While that sounds bazar, essentially natural selection has been removed from our environment and now you are seeing the pile up of people near the edge of being unfit to survive lingering on due to social conditions. Even a hundred years ago things like starvation, exposure, and disease cleared out these groups of people on a regular basis. Now more people are crushed to death by soda machines than starve to death in the US.

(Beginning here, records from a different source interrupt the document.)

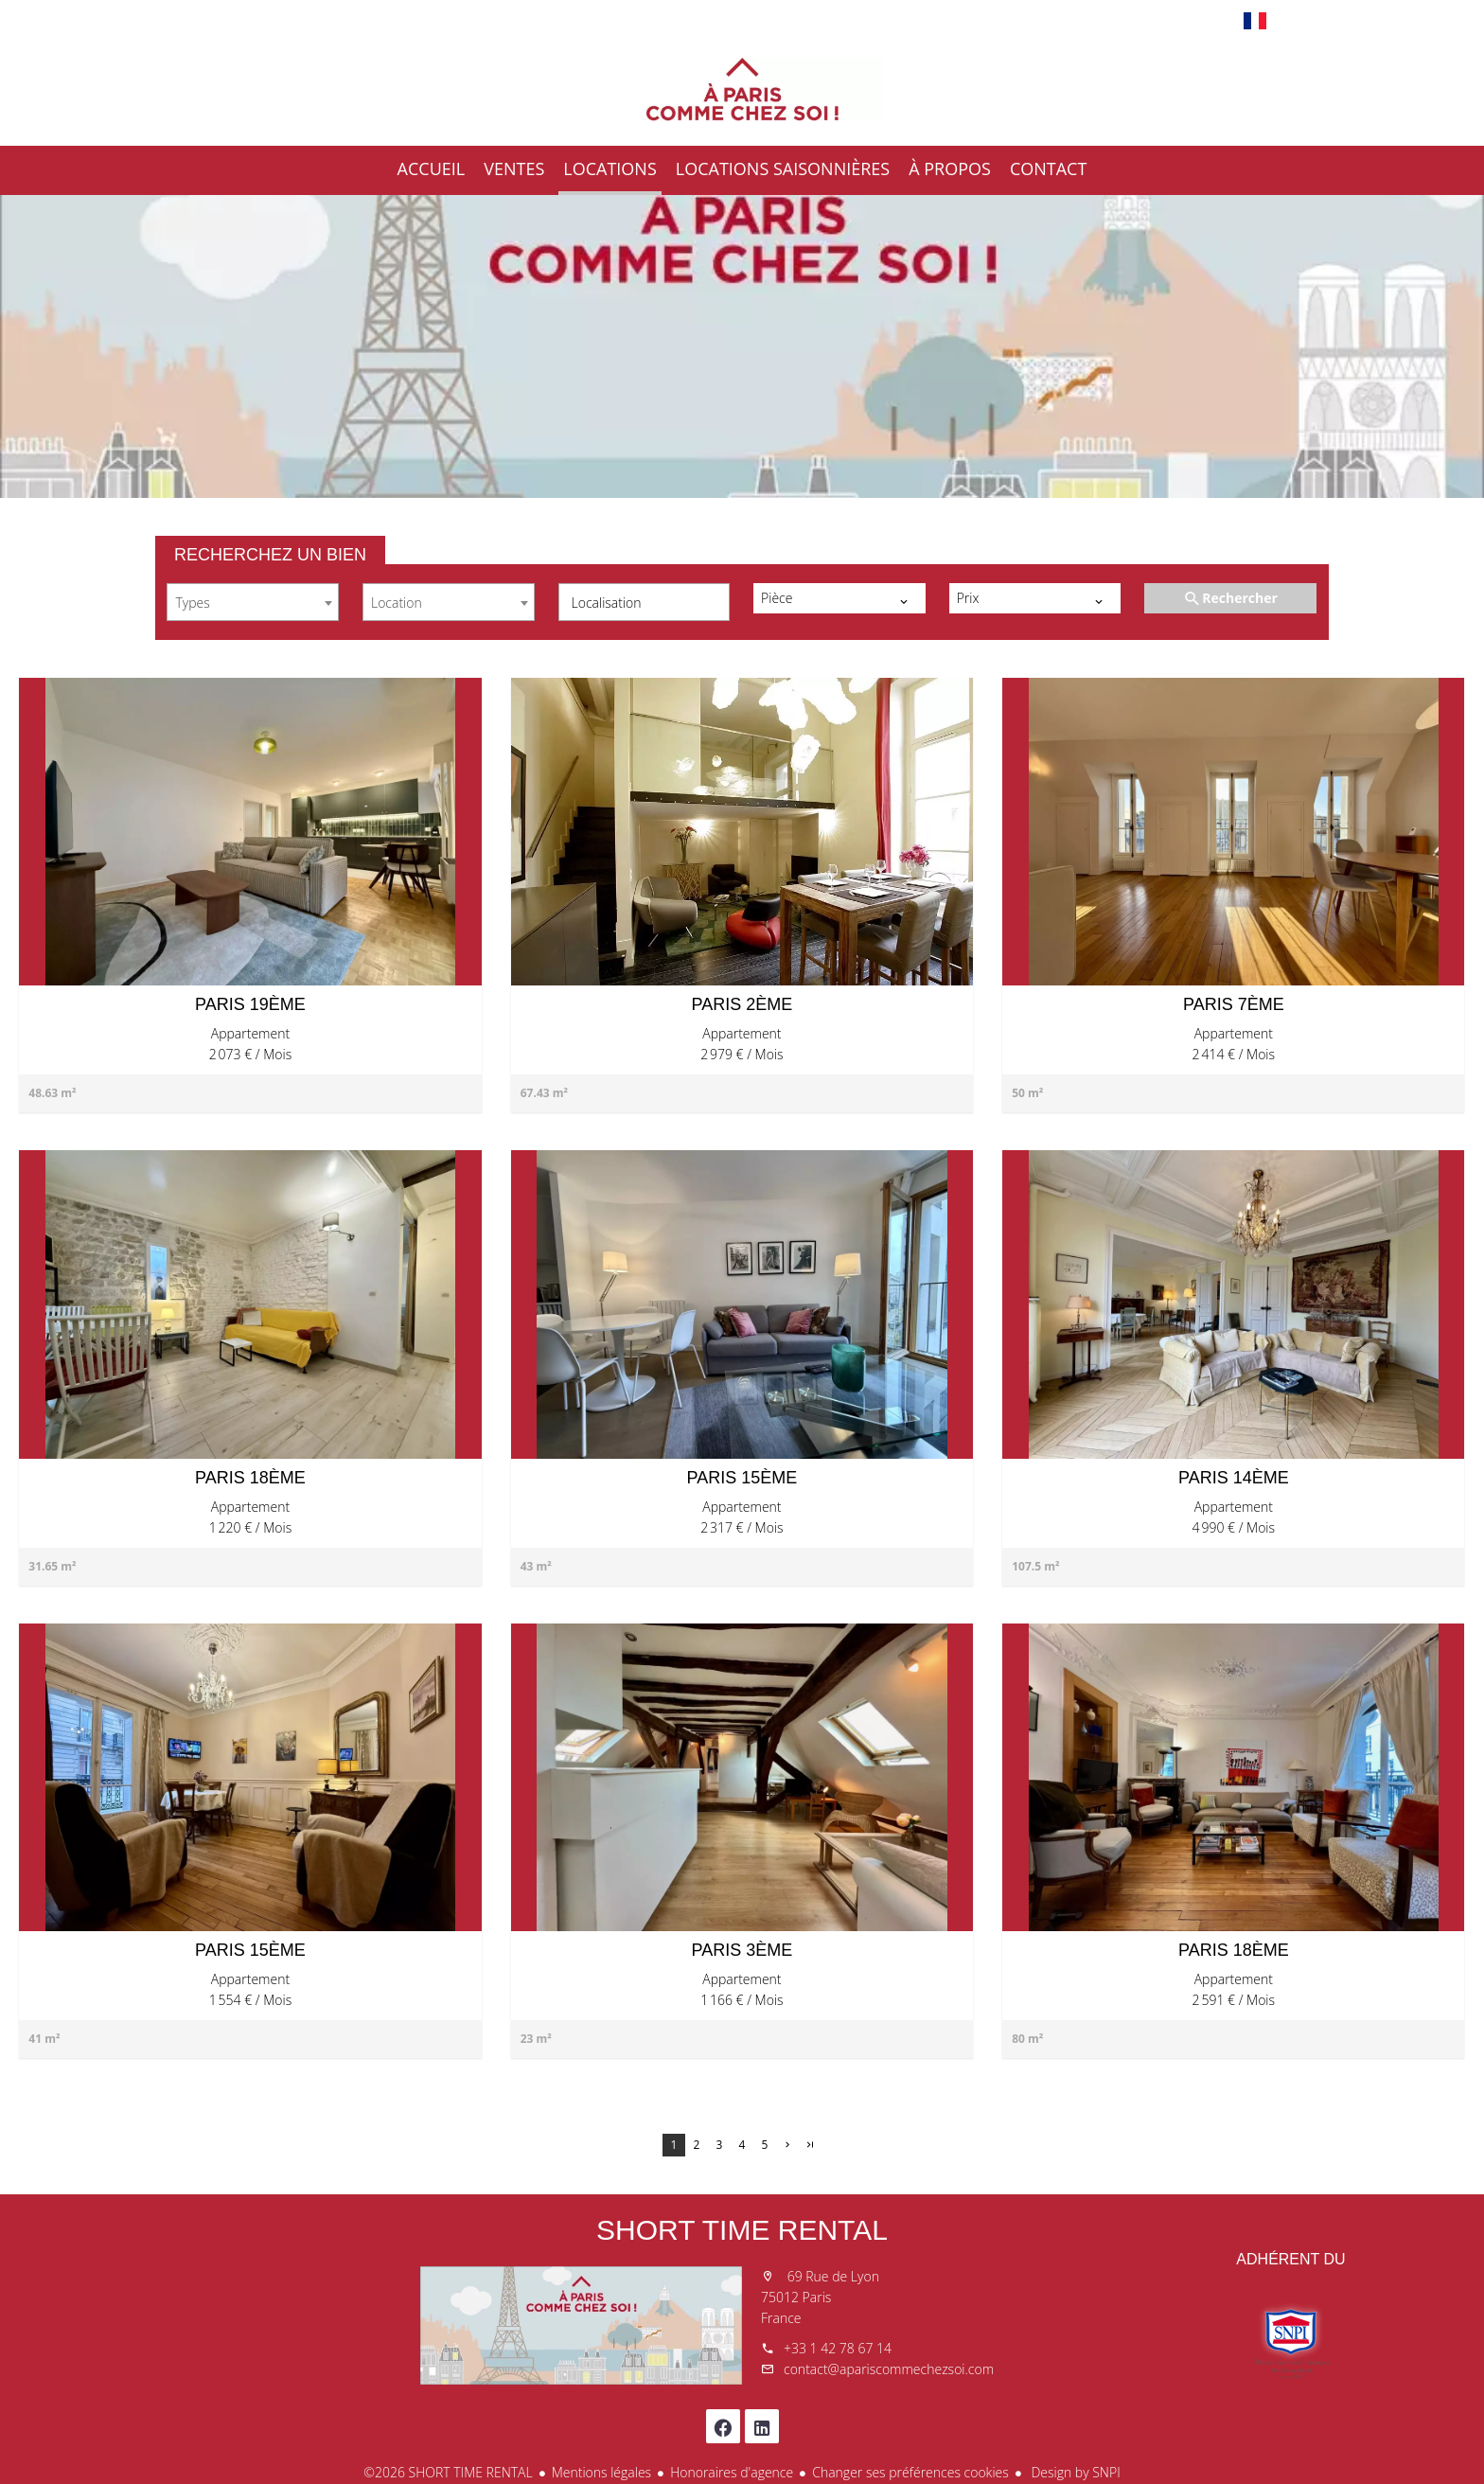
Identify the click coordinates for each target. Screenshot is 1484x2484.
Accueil (742, 89)
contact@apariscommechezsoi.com (889, 2369)
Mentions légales (601, 2472)
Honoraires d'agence (731, 2472)
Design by (1074, 2472)
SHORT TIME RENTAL (742, 2229)
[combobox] (253, 602)
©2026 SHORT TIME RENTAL (447, 2472)
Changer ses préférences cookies (910, 2472)
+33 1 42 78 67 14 (838, 2348)
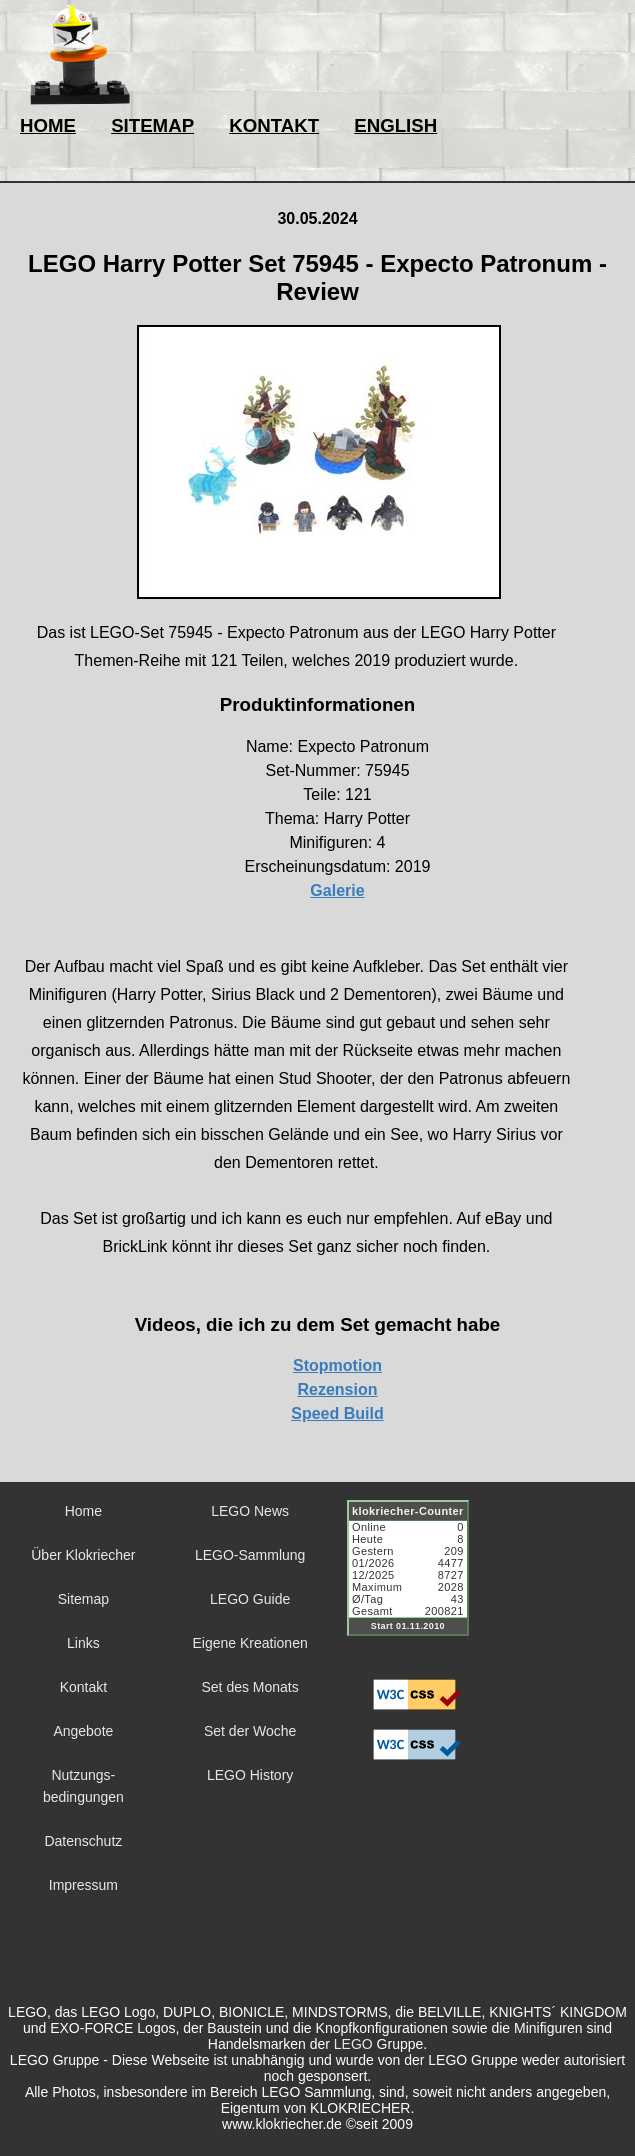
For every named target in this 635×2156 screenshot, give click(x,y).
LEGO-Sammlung (250, 1555)
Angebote (83, 1731)
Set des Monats (249, 1687)
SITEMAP (152, 125)
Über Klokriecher (83, 1555)
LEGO (353, 2044)
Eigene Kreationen (250, 1643)
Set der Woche (250, 1731)
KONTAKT (274, 125)
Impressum (83, 1885)
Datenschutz (83, 1841)
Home (83, 1511)
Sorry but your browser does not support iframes (417, 1580)
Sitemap (83, 1599)
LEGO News (250, 1511)
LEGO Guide (250, 1599)
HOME (48, 125)
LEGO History (250, 1775)
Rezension (337, 1389)
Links (83, 1643)
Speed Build (337, 1413)
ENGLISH (395, 125)
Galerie (337, 890)
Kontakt (83, 1687)
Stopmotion (337, 1365)
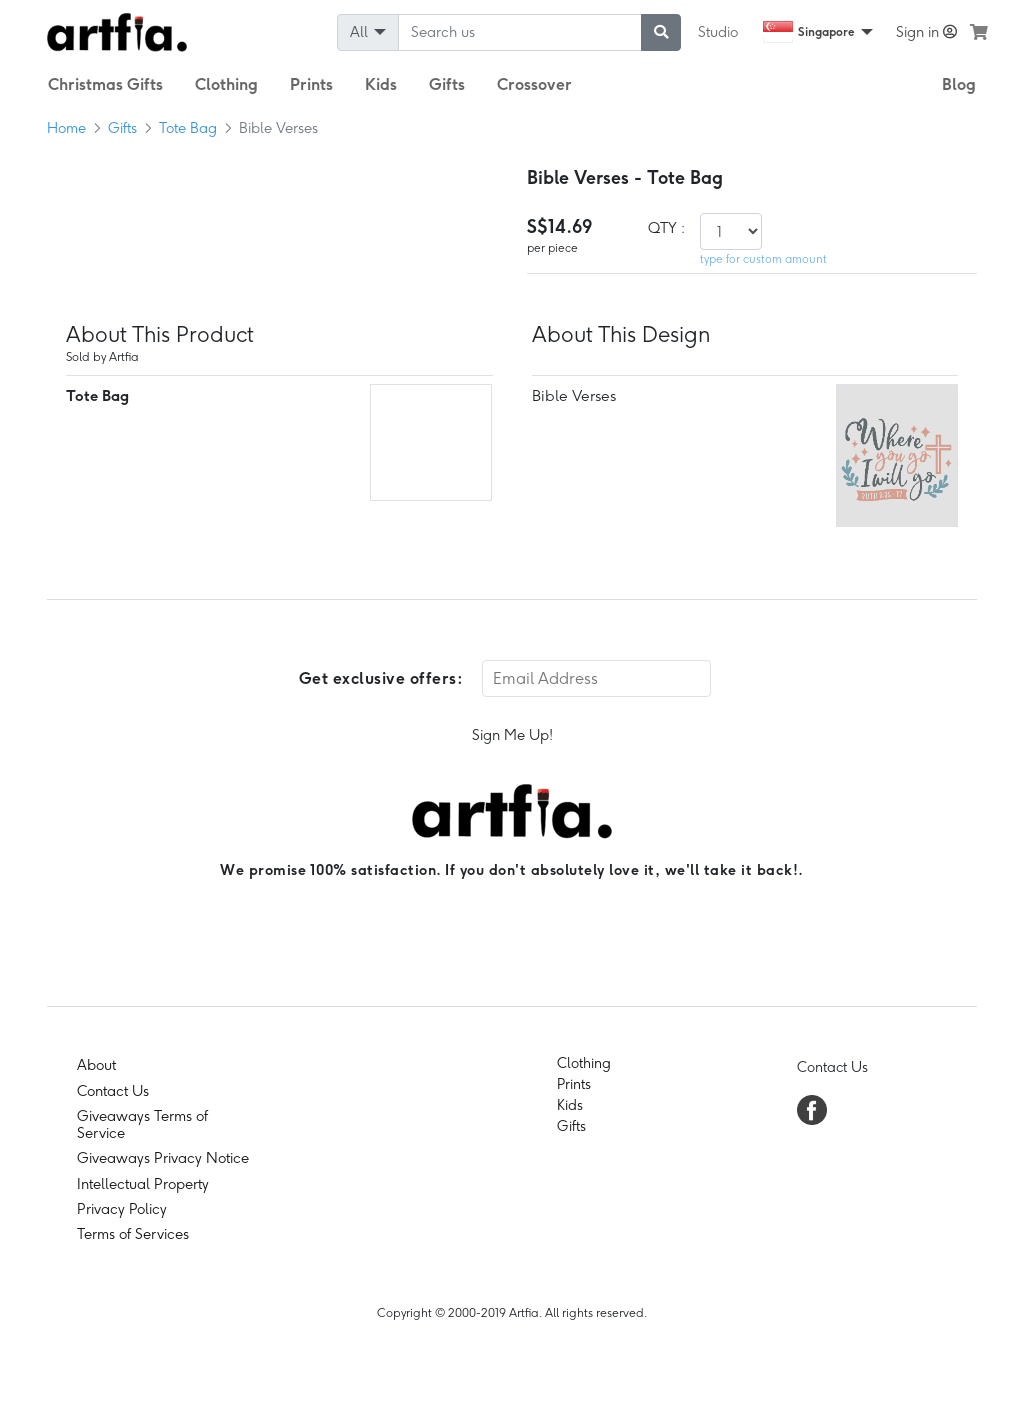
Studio (718, 32)
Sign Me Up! (512, 735)
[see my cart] (979, 32)
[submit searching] (661, 32)
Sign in (926, 32)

The question now is what do we do with them (The chronic homeless)? Temporary homelessness is a different creature that is caused by a combination of poor decision making and simple bad luck on the individual's part compounded by asinine code and zoning rules made by city, county, and state governments that causes shortages of housing. Do we pour resources on a problem that will only grow if we do so? Do we let them be and have to step over bodies in the streets and have to shoot crack heads coming into our homes? Do we reintroduce large predators canine and feline species into our cities or take the dystopia approach and round up people soylent green style with large scooper garbage trucks? Go back to the early 1900's and force them into mental institutions. Go back even farther to the 1700-1800s and dump them off in a convenient 3rd world country? Continue on with our modern solution of prisons, shelters, and vagrants. Do we meet some place in the middle by offering them treatment, food, and shelter in exchange for sterilizing them?
Frankly until some sort of real solution is chosen this is going to linger on forever.